__ENTRIES SUPPLIED__:
BEGIN

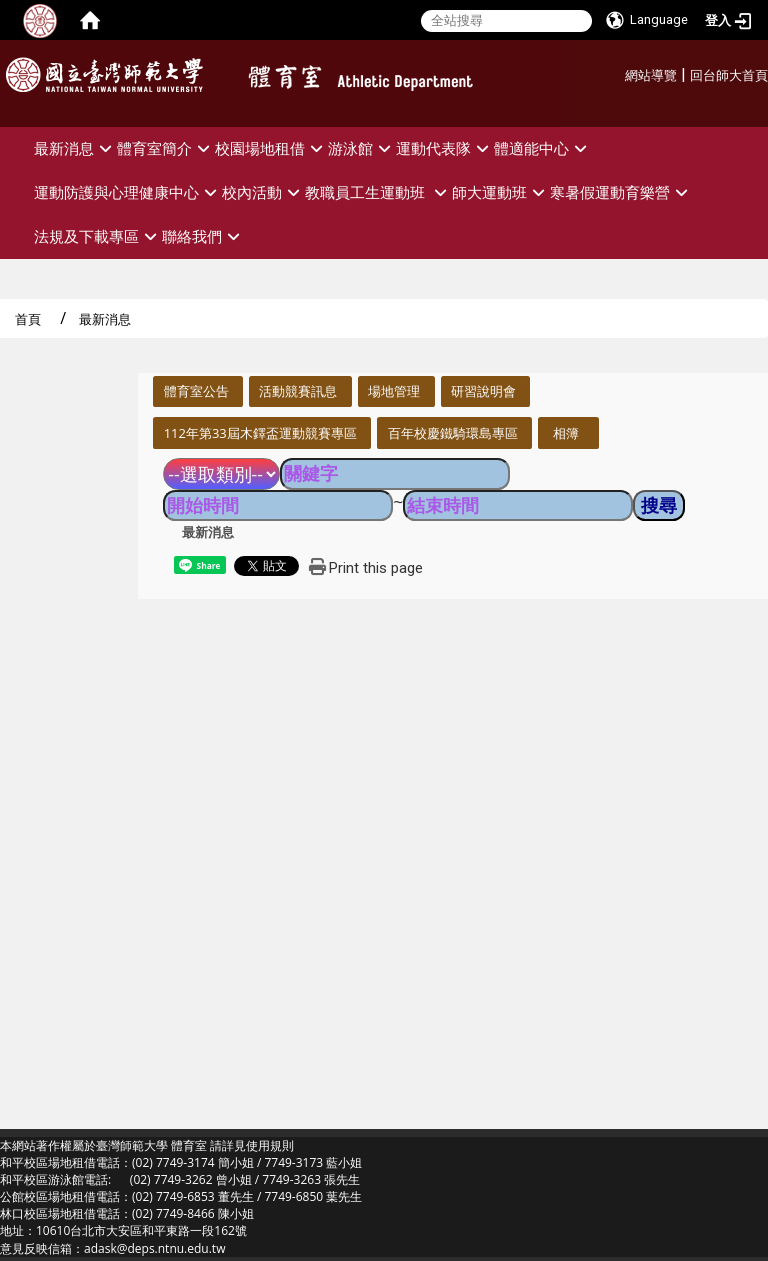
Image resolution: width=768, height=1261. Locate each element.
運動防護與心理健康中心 (128, 192)
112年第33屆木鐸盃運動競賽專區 (260, 433)
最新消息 (75, 148)
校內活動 (263, 192)
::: (617, 72)
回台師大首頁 (729, 75)
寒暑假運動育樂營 (621, 192)
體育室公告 (196, 391)
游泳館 (362, 148)
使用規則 (270, 1145)
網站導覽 (651, 75)
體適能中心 (543, 148)
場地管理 (394, 391)
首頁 (28, 319)
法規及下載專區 (98, 236)
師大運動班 (501, 192)
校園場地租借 (271, 148)
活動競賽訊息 (298, 391)
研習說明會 (483, 391)
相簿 (566, 433)
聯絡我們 (203, 236)
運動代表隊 (445, 148)
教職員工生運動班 (378, 192)
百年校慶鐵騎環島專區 (453, 433)
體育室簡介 (166, 148)
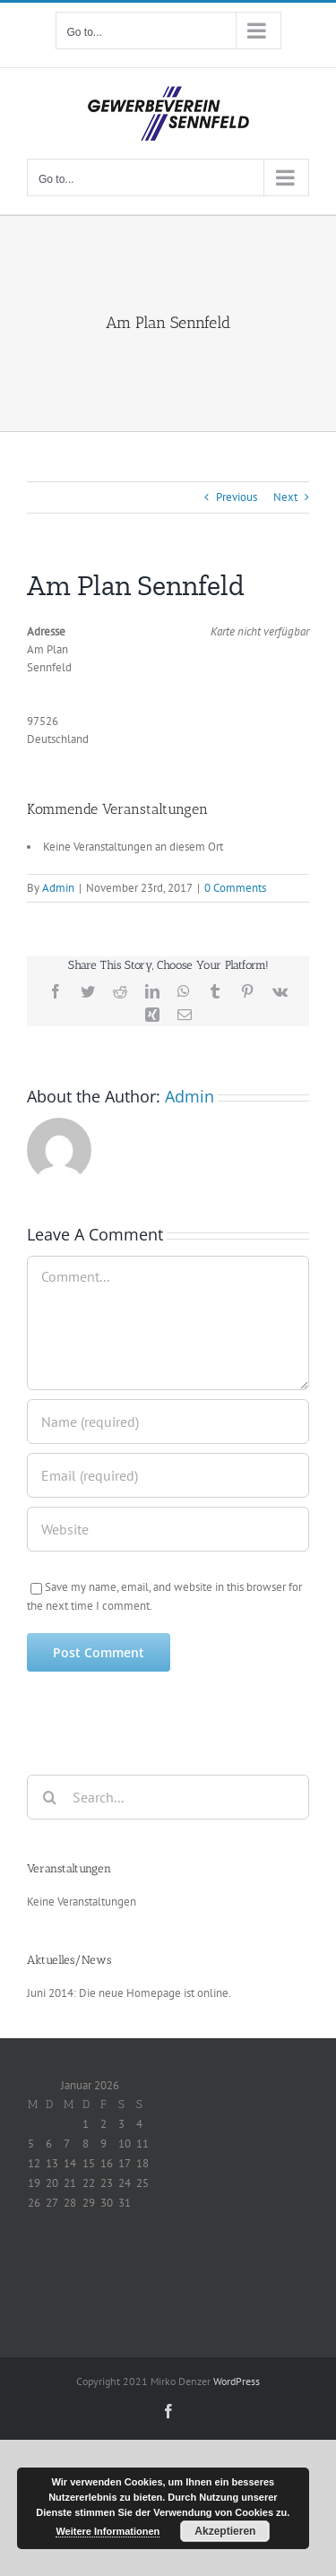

END

Write out the line that contains "體育室公告 (196, 391)" and every line after it to the end of the data, exactly as they stand. Omit the pictures.

__THE ANSWER__:
體育室公告 (196, 391)
游泳館 (362, 148)
使用規則 (270, 1145)
網站導覽 (651, 75)
體適能中心 (543, 148)
場地管理 (394, 391)
首頁 (28, 319)
法規及下載專區 (98, 236)
師大運動班 (501, 192)
校園場地租借 (271, 148)
活動競賽訊息 (298, 391)
研習說明會 (483, 391)
相簿 (566, 433)
聯絡我們 (203, 236)
運動代表隊 (445, 148)
教職員工生運動班 (378, 192)
百年校慶鐵騎環島專區 (453, 433)
體育室簡介 (166, 148)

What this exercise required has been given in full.